Depuis la fin de la Guerre froide, paradoxalement, les missions de l'OTAN n'ont cessé de s'étendre, de la défense collective, qui constitue sa raison d'être initiale, à la gestion de crise, en ex-Yougoslavie et en Afghanistan, en passant par la conclusion de partenariats de sécurité pour créer les conditions d'un environnement international plus sûr.

S'agissant de cette dernière mission, il faut reconnaître que l'OTAN a davantage contribué à un environnement international moins sûr au Moyen-Orient et à l'est de l'Europe.

Comme par le passé, l'OTAN est aujourd'hui mise au défi de s'adapter à l'évolution des menaces parmi lesquelles le durcissement du terrorisme, le retour de la Russie sur la scène internationale, l'extension des frontières de la guerre, qui intègre désormais l'espace et le cyber, et l'affaiblissement de l'architecture de sécurité collective. Je pense également aux effets de la mondialisation et à la vente à la découpe des ports comme ceux du Pirée et de Haïfa rachetés par les Chinois, ainsi qu'à la mainmise de la Chine sur la quasi-totalité du continent africain.

La capacité de l'Alliance à se transformer, qui explique sa pérennité jusqu'en 2019, fait aujourd'hui face à un défi d'ampleur : celui des divisions internes entre Alliés.

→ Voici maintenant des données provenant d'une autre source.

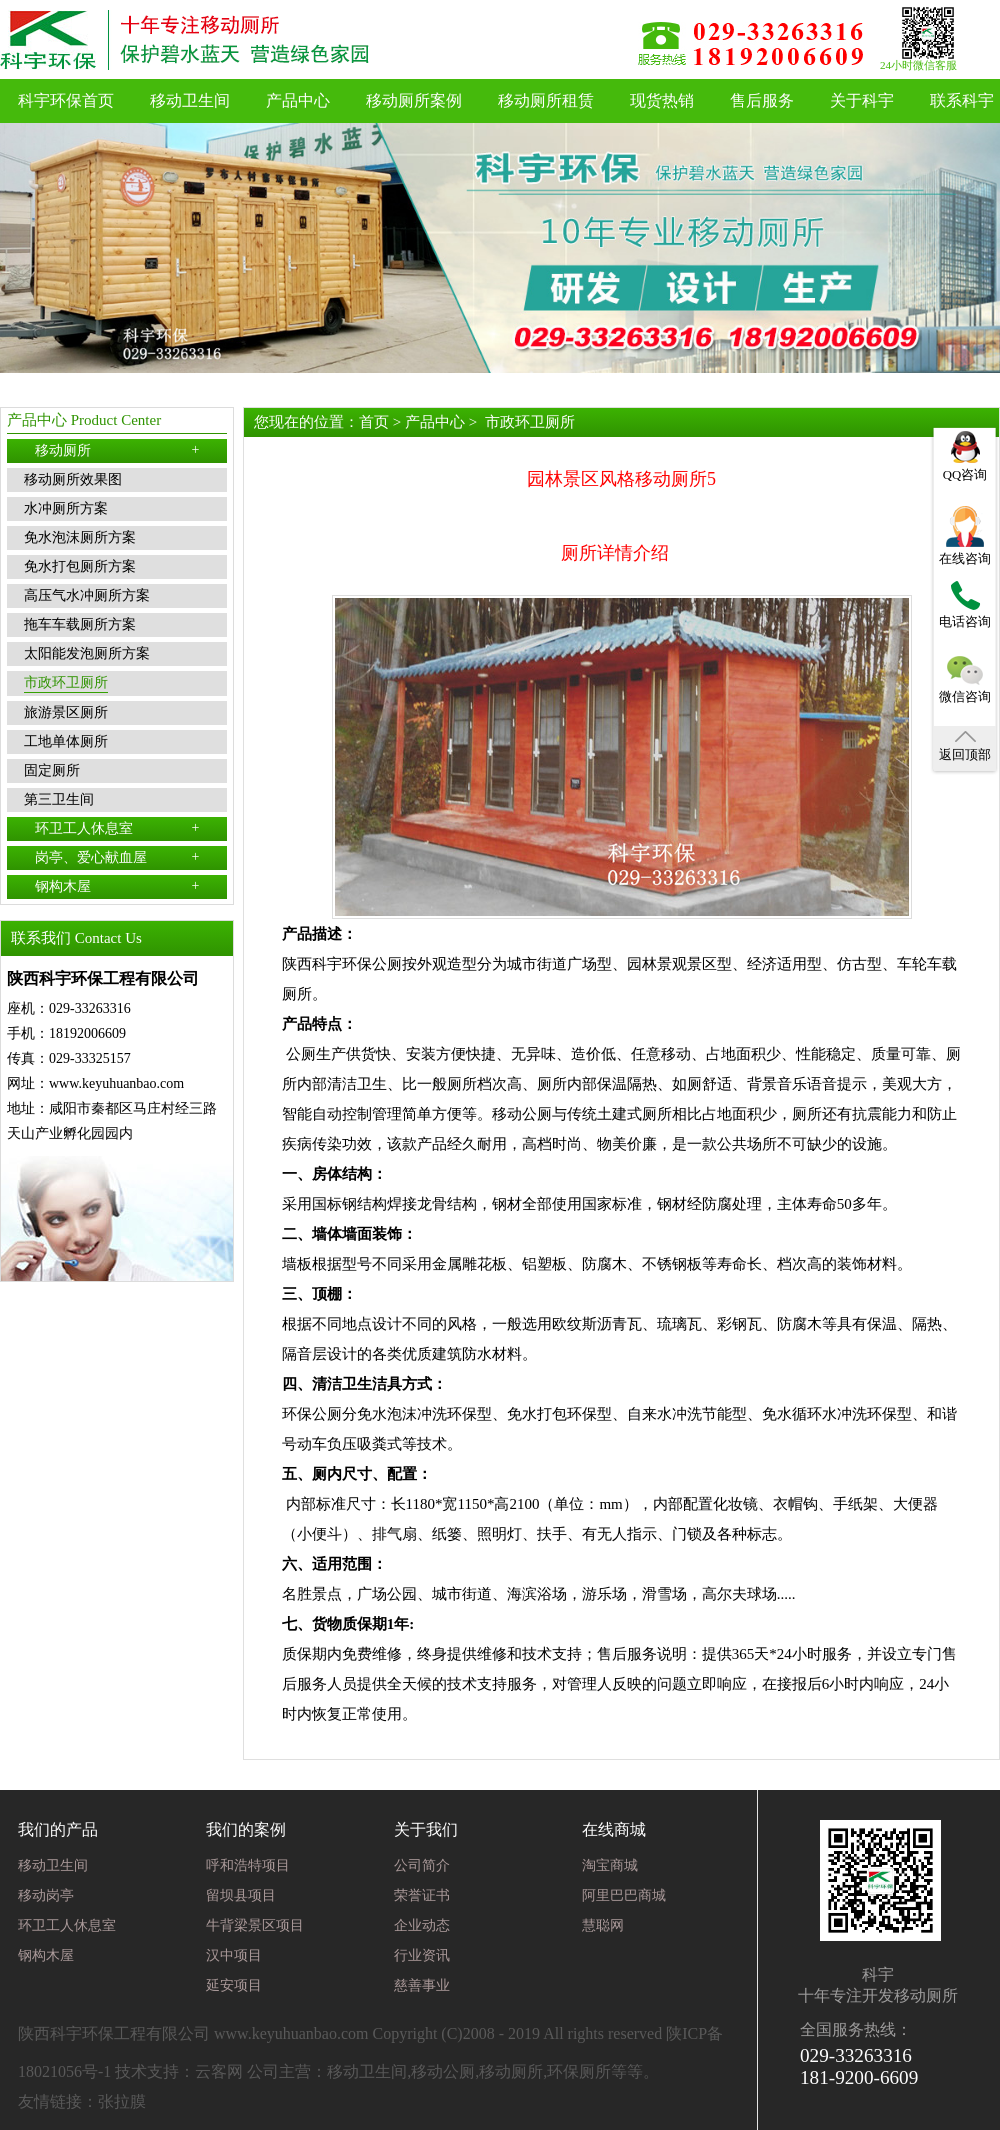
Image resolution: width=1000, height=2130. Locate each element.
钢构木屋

D'une part, la question du « partage du fardeau » ne cesse de mettre sous pression la relation transatlantique, alors même que les Européens augmentent leur effort de défense. D'autre part, l'actualité récente conduit à nous interroger sur le devenir, au sein de l'Alliance, d'un pays comme la Turquie, qui représente pourtant la deuxième armée de l'OTAN sur le plan des effectifs.

À l'heure actuelle, compte tenu du rôle fondamental que l'OTAN continue à jouer pour les Alliés, sa survie n'est pas en jeu, mais son rôle pourrait être redéfini.

Les divisions internes entre Alliés sont néanmoins une inquiétude légitime à long terme. Elles pourraient empêcher l'OTAN de s'adapter à l'évolution de la menace et de faire de la place à un nouveau venu dans le domaine de la défense : l'Union européenne. Je parierais plutôt sur la montée en puissance de l'Union européenne pour être en capacité d'intervenir sans l'OTAN sur ce qu'il est convenu d'appeler dans le jargon militaire des conflits de basse ou de moyenne intensité, comme les conflits en Europe centrale, notamment en Bosnie, si tout le monde fait l'effort nécessaire, ce qui n'est pas encore le cas.

Madame la présidente, mes chers collègues, j'ai souvent imaginé un budget pour nos armées de cette importance. Je trouve que ce projet de budget est plutôt bon. Je serai donc favorable à une abstention positive. Si les réponses que nous attendons en séance publique parvenaient à nous convaincre, nous pourrions même peut-être le voter.